La firme chinoise Kunlun Tech, spécialiste des jeux en ligne, a pris une participation majoritaire dans l'application de rencontres pour homosexuels Grindr, ont annoncé mardi les deux parties, alors même que l'homosexualité reste l'objet en Chine d'une très forte pression sociale.

Grindr, qui se qualifie volontiers de «plus grand réseau mondial de rencontres pour hommes homosexuels», revendique des millions d'utilisateurs pour son application de mise en relation, basée notamment sur la localisation.

Fondé en 2009, Grindr a été un pionnier de la technologie permettant de se localiser par l'intermédiaire de son smartphone, pour trouver des partenaires potentiels en fonction de leur profil mais également de leur proximité géographique. Ce modèle a ensuite été copié par nombre d'autres sites de rencontres comme, par exemple, Tinder.

Dans un message posté sur son blogue, le PDG et fondateur de Grindr, Joel Simkhai, a indiqué que sa société «avait accepté de voir Kunlun Tech prendre une participation majoritaire» et que cette opération «représentait une énorme marque de confiance dans (sa) vision de connecter encore davantage les hommes homosexuels au monde qui les entoure».

Kunlun Tech --l'un des plus importants créateurs et opérateurs de jeux en ligne en Chine-- a ultérieurement confirmé qu'il prenait une participation de 60% dans Grindr pour 93 millions de dollars, valorisant donc la firme californienne à quelque 155 millions de dollars.

Si Grindr est déjà bien implanté en Chine, Kunlun Tech a suggéré qu'il était autant intéressé par sa spécialisation (les rencontres homosexuelles) que par ses innovantes technologies de réseautage.

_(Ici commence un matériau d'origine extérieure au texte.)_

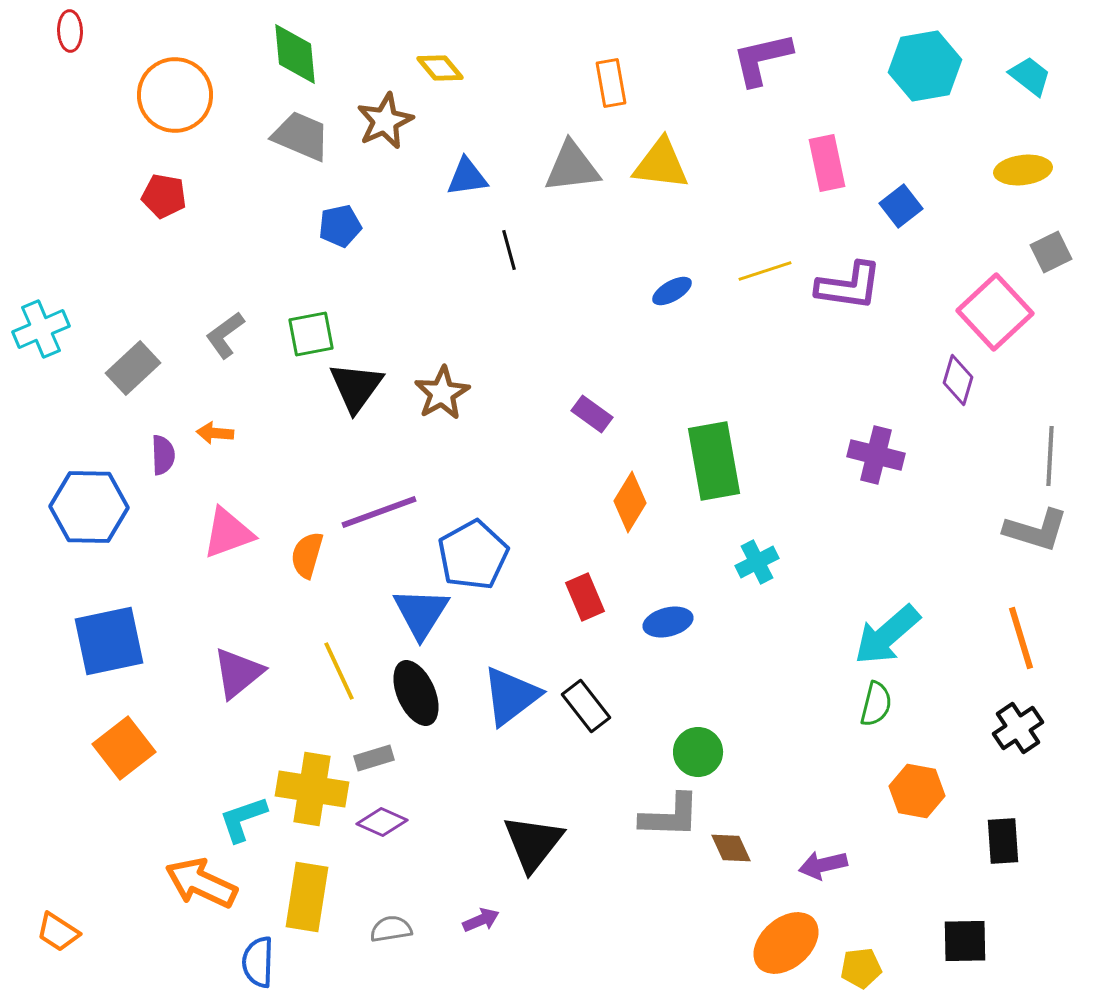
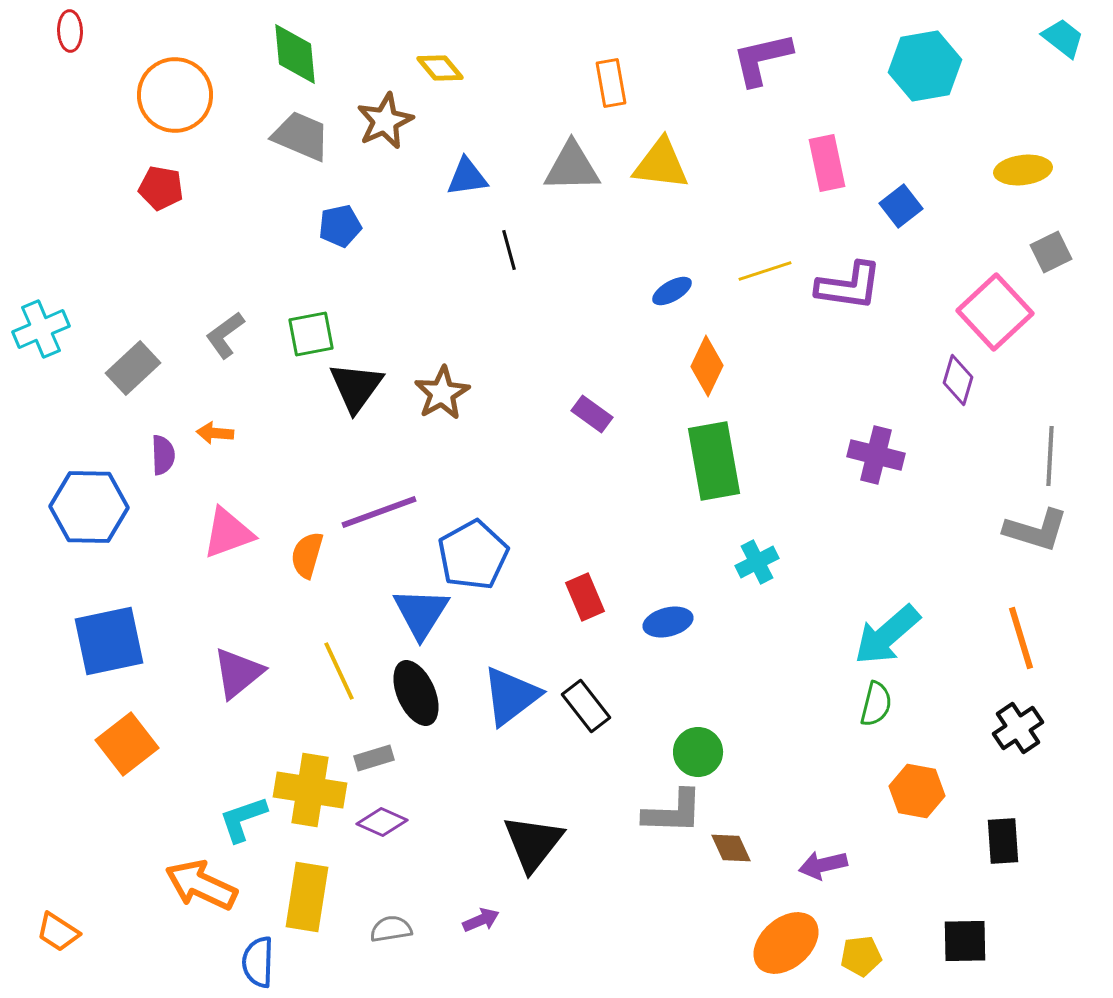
cyan trapezoid at (1030, 76): moved 33 px right, 38 px up
gray triangle at (572, 167): rotated 6 degrees clockwise
red pentagon at (164, 196): moved 3 px left, 8 px up
orange diamond at (630, 502): moved 77 px right, 136 px up; rotated 6 degrees counterclockwise
orange square at (124, 748): moved 3 px right, 4 px up
yellow cross at (312, 789): moved 2 px left, 1 px down
gray L-shape at (670, 816): moved 3 px right, 4 px up
orange arrow at (201, 883): moved 2 px down
yellow pentagon at (861, 968): moved 12 px up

«Cet investissement dans un réseau social spécialisé améliorera encore davantage le profil stratégique de l'entreprise sur le marché internet mondial», a-t-il assuré dans un communiqué.

En retour, son expérience dans la gestion de jeux et autres produits en ligne pourrait contribuer à faire mieux prospérer les affaires de Grindr, a-t-il promis.

L'annonce a visiblement séduit le marché: le titre de Kunlun Tech s'est envolé mardi de 10% à la Bourse chinoise de Shenzhen, la limite maximale autorisée.

Il s'agit de la première prise de participation d'un investisseur extérieur dans Grindr --qui affirme être désormais présent dans 196 pays et recevoir environ deux millions de visites par jour, pour un chiffre d'affaires annuel de l'ordre de 32 millions de dollars.

La Chine figure parmi les 10 pays et territoires où son application est la plus «active». Pourtant, il doit y affronter une rude concurrence face à des rivaux étrangers (Jack'd), mais surtout à de très populaires applications chinoises comme Blued et Zank, toutes utilisant des interfaces fort similaires.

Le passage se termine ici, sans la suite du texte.